-- Available records follows --

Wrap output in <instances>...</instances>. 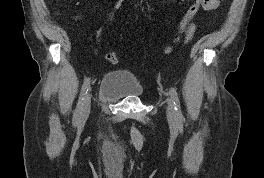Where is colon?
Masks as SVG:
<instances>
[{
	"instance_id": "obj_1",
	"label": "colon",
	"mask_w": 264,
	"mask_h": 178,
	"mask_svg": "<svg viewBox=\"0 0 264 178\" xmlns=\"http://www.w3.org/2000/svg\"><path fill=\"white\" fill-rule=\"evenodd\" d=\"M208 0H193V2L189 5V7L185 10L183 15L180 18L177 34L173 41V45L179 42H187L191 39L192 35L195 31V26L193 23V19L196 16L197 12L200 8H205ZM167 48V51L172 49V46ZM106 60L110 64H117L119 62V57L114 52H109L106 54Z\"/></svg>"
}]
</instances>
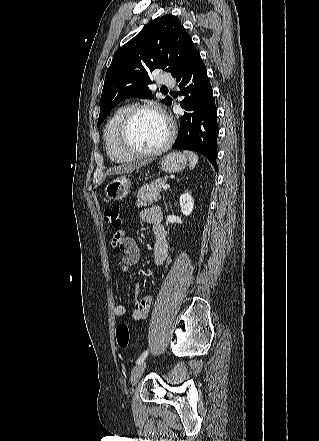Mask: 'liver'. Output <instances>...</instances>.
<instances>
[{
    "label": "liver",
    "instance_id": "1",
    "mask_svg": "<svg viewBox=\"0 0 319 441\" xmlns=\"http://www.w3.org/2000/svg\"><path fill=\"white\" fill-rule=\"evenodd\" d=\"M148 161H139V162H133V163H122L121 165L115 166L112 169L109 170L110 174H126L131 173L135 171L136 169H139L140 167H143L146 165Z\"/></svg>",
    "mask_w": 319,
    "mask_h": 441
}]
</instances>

-- Available records concluded --

From the line holding "Mask: 'liver'. Output" to the final line of the data above, give each line again exactly, both ends included, and drop the pictures.

Task result:
Mask: 'liver'. Output <instances>...</instances>.
<instances>
[{
    "label": "liver",
    "instance_id": "1",
    "mask_svg": "<svg viewBox=\"0 0 319 441\" xmlns=\"http://www.w3.org/2000/svg\"><path fill=\"white\" fill-rule=\"evenodd\" d=\"M148 161H139V162H133V163H122L121 165L115 166L112 169L109 170L110 174H126L131 173L135 171L136 169H139L140 167H143L146 165Z\"/></svg>",
    "mask_w": 319,
    "mask_h": 441
}]
</instances>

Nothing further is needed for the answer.